Hey valentina that's basically what happened to me. My cervix was weak from previous pregnancy and was opening under the increasing pressure of the baby and fluid etc (they also thought I had an infection but couldn't tell me what the infection was let alone where!) I too asked for a cerclage but when I went into the hospital with staining and dull ache from the pressure they told me the cervix was opened 3-4cm with bulging membranes. I actually hadn't realised there were others on here who had, had one performed at that gestation as I was just told it was impossible to do at that stage. I was informed had I came in earlier i.e. anything up to 20 weeks I would be able to have it performed. I also had a lot of conflicting advice (I did a tour of 3 hospitals in less than a week and seen countless no of consultants during this time) each consultant seemed to have a differing opinion on the effectiveness of a cerclage. I'm not sure if its the same for you but my membranes had come through the cervix opening already and I think that was the main reason behind not being able to do the cerclage. I was in hospital for 5 days before my daughter was delivered and my cervix kept dilating and closing again but because the weakness was there at this stage it didn't matter and she had to be delivered via emergency section when my membranes finally burst. Its kind of embarassing but bascially every time I needed to do a bowel movement the membranes would come back down and I would dilate again and I even seen them the final 24 hrs before my daughter was born at the vaginal opening. They finally burst when I was trying to do a bowel movement after the midwife gave me a suppository because I had become so constipated from not wanting to go for fear of that very thing happening! :blush:
Can you feel an achey or heavy feeling down below at all? If so I'd go back to the hospital as that could be a sign that the membranes have actually come through the cervical opening. I'm surprised they even let you out of the hospital at all after that scan. I'm sorry if I've scared you by that story but if you are worried at all go back to the hospital asap. :hugs: Good luck and let us know how you get on! xox


----------



## bek74

valentinacast said:


> I have been reading a lot the past few days and I still didnt get my answer :(.
> I am about to be 23 weeks and last week at my ultrasound my doctor said my cervix is openning at presure. It openned from 4cm to 3.2 cm.... She said is to late for cerclage wich I am not so sure about because I have seen some of you got emergency cerclage arround 22-23 weeks... She gave me Makena, injection with progesterone once a week! Does 3.2 cm sound bad????uff I am so worried, I stayed in bed ever since and I cant wait to go at my next app on the 24th! What would you do if you were in my shoes?? Please help

Sounds like me, I had a scan at 23wks and found my cervix had funnelled open and I only had 1.5cm left. My Dr put an emergency cerclage in and I was put on strict bed rest. I don't think 3.5cm is bad, but resting is a very good thing. Theyb started my steriod injections at 24wks just incase. My waters broke at 28wks and I had them. I was carrying twins and my twins were my 4th and 5th children so my cervix just couldn't hold up.
Rest as much as possible and see what the next scan brings, try not to worry babe.


----------



## valentinacast

I can not understand why one of you girls says 3.2 is good and the other one says that if it was at 2cm it was better.... I am about to start crying again :(((((


----------



## bek74

valentinacast said:


> I can not understand why one of you girls says 3.2 is good and the other one says that if it was at 2cm it was better.... I am about to start crying again :(((((

I am saying that I only had 1.5cm of CLOSED cervix, thats why they put a stitch in. The above poster was saying that women who get a stitch usually only have around 2cm ( or less ) of CLOSED cervix.

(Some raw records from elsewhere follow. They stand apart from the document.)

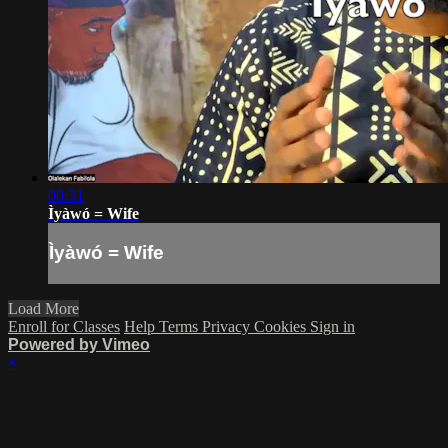
00:31
Ìyàwó = Wife
Ìyàwó = Wife
Load More
Enroll for Classes
Help
Terms
Privacy
Cookies
Sign in
Powered by Vimeo
×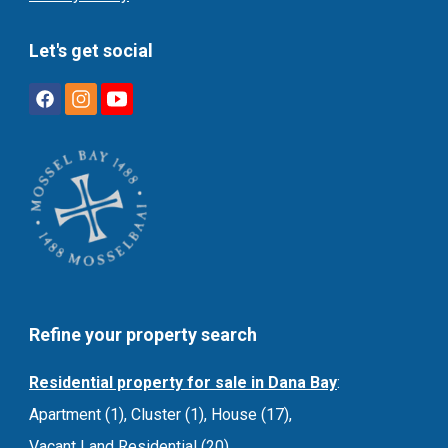
Let's get social
Refine your property search
Residential property for sale in Dana Bay
:
Apartment (1)
,
Cluster (1)
,
House (17)
,
Vacant Land Residential (20)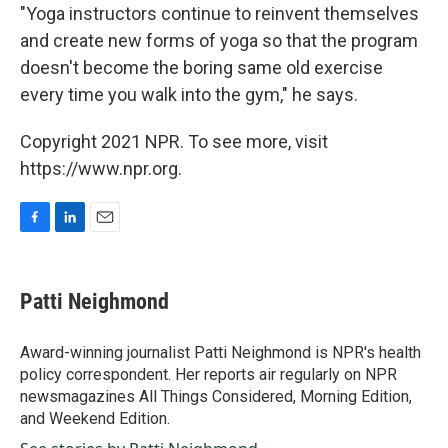
"Yoga instructors continue to reinvent themselves
and create new forms of yoga so that the program
doesn't become the boring same old exercise
every time you walk into the gym," he says.
Copyright 2021 NPR. To see more, visit
https://www.npr.org.
F
L
E
a
i
m
c
n
a
e
k
i
Patti Neighmond
b
e
l
o
d
o
I
Award-winning journalist Patti Neighmond is NPR's health
k
n
policy correspondent. Her reports air regularly on NPR
newsmagazines All Things Considered, Morning Edition,
and Weekend Edition.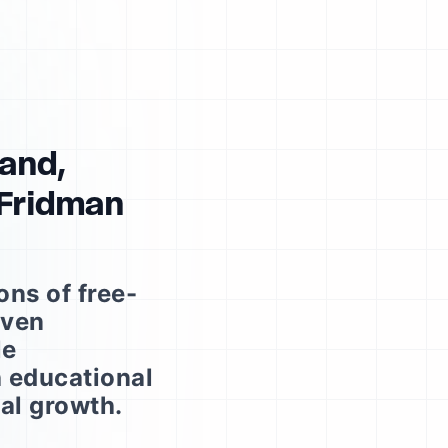
Rand,
 Fridman
ns of free-
iven
le
h educational
cal growth.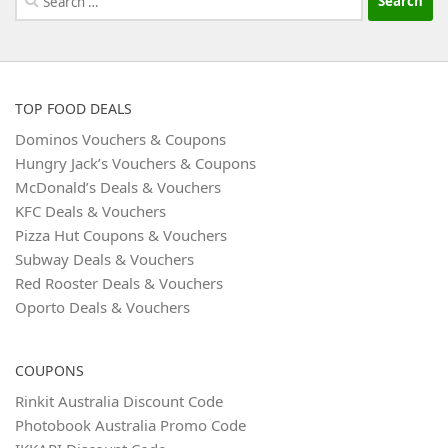
for:
TOP FOOD DEALS
Dominos Vouchers & Coupons
Hungry Jack’s Vouchers & Coupons
McDonald’s Deals & Vouchers
KFC Deals & Vouchers
Pizza Hut Coupons & Vouchers
Subway Deals & Vouchers
Red Rooster Deals & Vouchers
Oporto Deals & Vouchers
COUPONS
Rinkit Australia Discount Code
Photobook Australia Promo Code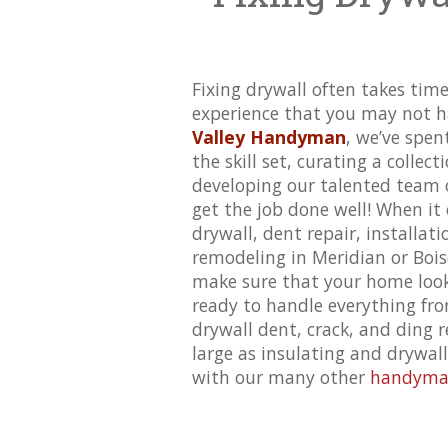
Fixing drywall often takes time
experience that you may not h
Valley Handyman
, we’ve spen
the skill set, curating a collect
developing our talented team o
get the job done well! When it 
drywall, dent repair,
installati
remodeling in Meridian or Bois
make sure that your home look
ready to handle everything fr
drywall dent, crack, and ding r
large as insulating and drywal
with our many other
handyman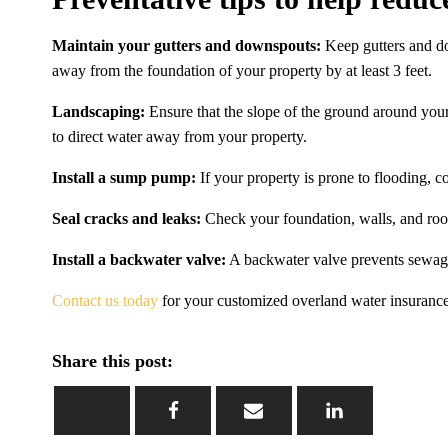
Maintain your gutters and downspouts:
Keep gutters and do
away from the foundation of your property by at least 3 feet.
Landscaping:
Ensure that the slope of the ground around your
to direct water away from your property.
Install a sump pump:
If your property is prone to flooding, 
Seal cracks and leaks:
Check your foundation, walls, and roof
Install a backwater valve:
A backwater valve prevents sewage
Contact us today
for your customized overland water insurance
Share this post: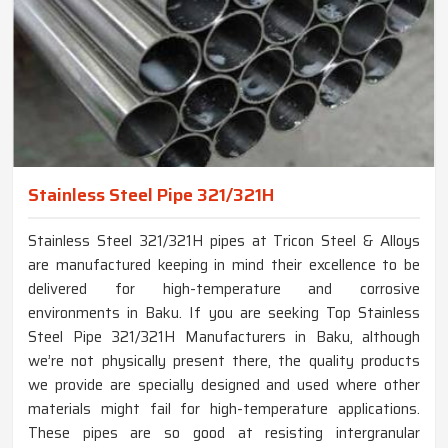
Stainless Steel Pipe 321/321H
Stainless Steel 321/321H pipes at Tricon Steel & Alloys
are manufactured keeping in mind their excellence to be
delivered for high-temperature and corrosive
environments in Baku. If you are seeking Top Stainless
Steel Pipe 321/321H Manufacturers in Baku, although
we’re not physically present there, the quality products
we provide are specially designed and used where other
materials might fail for high-temperature applications.
These pipes are so good at resisting intergranular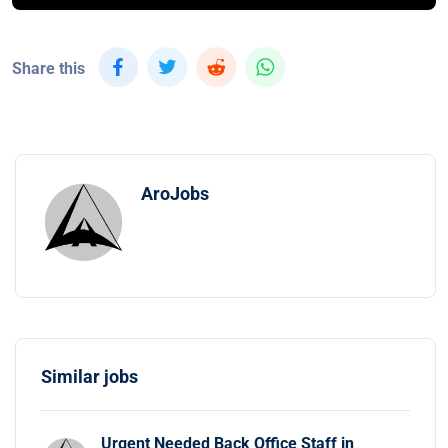
Share this
AroJobs
Similar jobs
Urgent Needed Back Office Staff in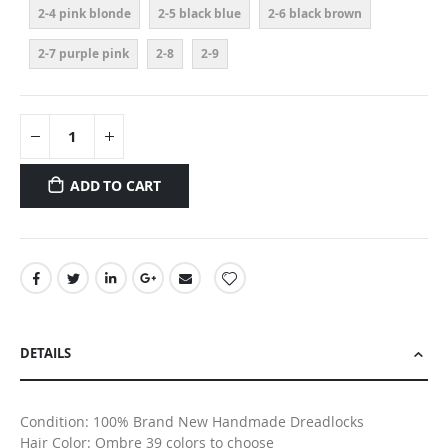
2-4 pink blonde
2-5 black blue
2-6 black brown
2-7 purple pink
2-8
2-9
ADD TO CART
DETAILS
Condition: 100% Brand New Handmade Dreadlocks
Hair Color: Ombre 39 colors to choose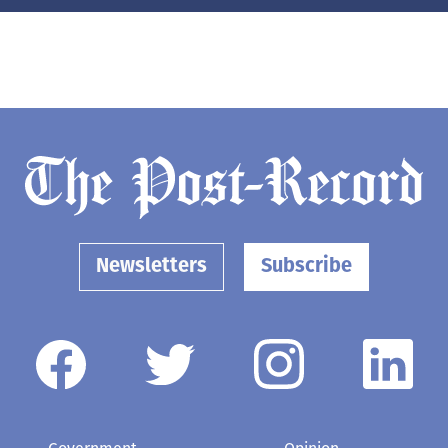
Newsletters
Subscribe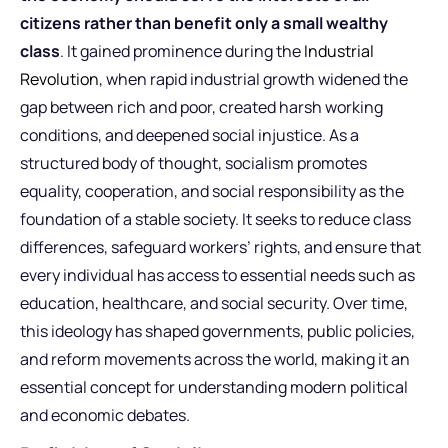
citizens rather than benefit only a small wealthy
class
. It gained prominence during the
Industrial
Revolution
, when rapid industrial growth widened the
gap between rich and poor, created harsh working
conditions, and deepened social injustice. As a
structured body of thought, socialism promotes
equality, cooperation, and social responsibility as the
foundation of a stable society. It seeks to reduce class
differences, safeguard workers’ rights, and ensure that
every individual has access to essential needs such as
education, healthcare, and social security. Over time,
this ideology has shaped governments, public policies,
and reform movements across the world, making it an
essential concept for understanding modern political
and economic debates.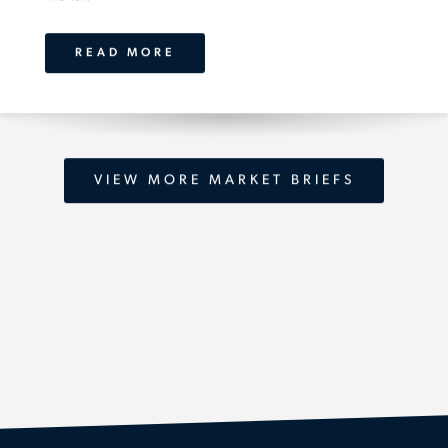
READ MORE
VIEW MORE MARKET BRIEFS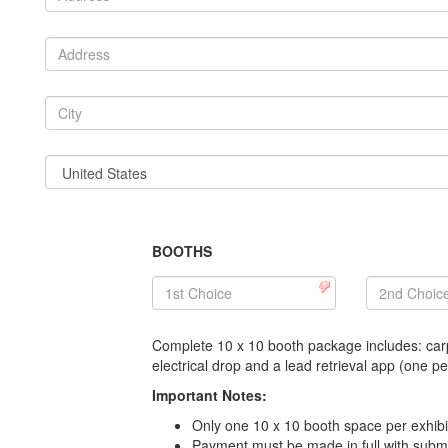
BOOTHS
Complete 10 x 10 booth package includes: carp
electrical drop and a lead retrieval app (one 
Important Notes:
Only one 10 x 10 booth space per exhi
Payment must be made in full with submi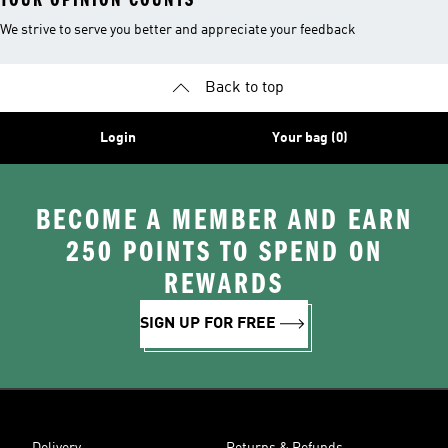
We strive to serve you better and appreciate your feedback
Back to top
Login
Your bag (0)
BECOME A MEMBER AND EARN
250 POINTS TO SPEND ON
REWARDS
SIGN UP FOR FREE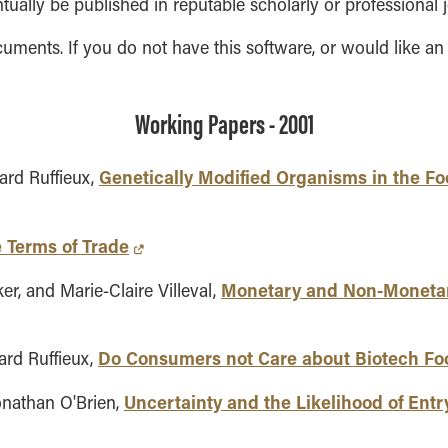
ntually be published in reputable scholarly or professional j
ments. If you do not have this software, or would like an
Working Papers - 2001
Genetically Modified Organisms in the F
ard Ruffieux,
e Terms of Trade
Monetary and Non-Monetar
er, and Marie-Claire Villeval,
Do Consumers not Care about Biotech Foo
ard Ruffieux,
Uncertainty and the Likelihood of Entr
onathan O'Brien,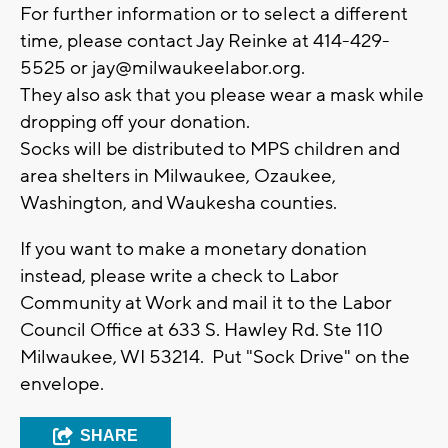
For further information or to select a different
time, please contact Jay Reinke at 414-429-
5525 or
jay@milwaukeelabor.org
.
They also ask that you please wear a mask while
dropping off your donation.
Socks will be distributed to MPS children and
area shelters in Milwaukee, Ozaukee,
Washington, and Waukesha counties.
If you want to make a monetary donation
instead, please write a check to Labor
Community at Work and mail it to the Labor
Council Office at 633 S. Hawley Rd. Ste 110
Milwaukee, WI 53214. Put "Sock Drive" on the
envelope.
SHARE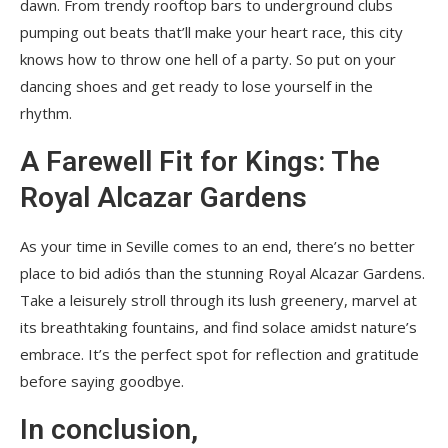
dawn. From trendy rooftop bars to underground clubs
pumping out beats that’ll make your heart race, this city
knows how to throw one hell of a party. So put on your
dancing shoes and get ready to lose yourself in the
rhythm.
A Farewell Fit for Kings: The
Royal Alcazar Gardens
As your time in Seville comes to an end, there’s no better
place to bid adiós than the stunning Royal Alcazar Gardens.
Take a leisurely stroll through its lush greenery, marvel at
its breathtaking fountains, and find solace amidst nature’s
embrace. It’s the perfect spot for reflection and gratitude
before saying goodbye.
In conclusion,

From your post your saying you still have 3.2cm of CLOSED cervix and that is probably why they aren't putting a stitch in at this point. 
Sometimes the cervix can funnel to certain point but not go any further and can remain that way till the end of the pregnancy, others like myself the cervix keeps funnelling thats why a stitch was put in me.

While on bed rest my cervix started to close back up again so by resting as much as you can will help your cervix.

Hope I have explained that correctly, plese don't be in tears although I do completely understand how scary and frustrating it can be..

Remember that 3.2cm of CLOSED cervix is still good, just rest up


----------



## bek74

valentinacast said:


> at my ultrasound my doctor said my cervix is openning at presure. It openned from 4cm to 3.2 cm..

I think the confusion is your saying it is OPEN, is it open and 3.2cm dilated or is it funnelling open from the inside and you still have a closed cerivx length of 3.2cm.

If it is the first then they can't stitch an already dilated cervix, if it is the second then they will just monitor you, to see if it continues to funnel open and possibly put you on rest.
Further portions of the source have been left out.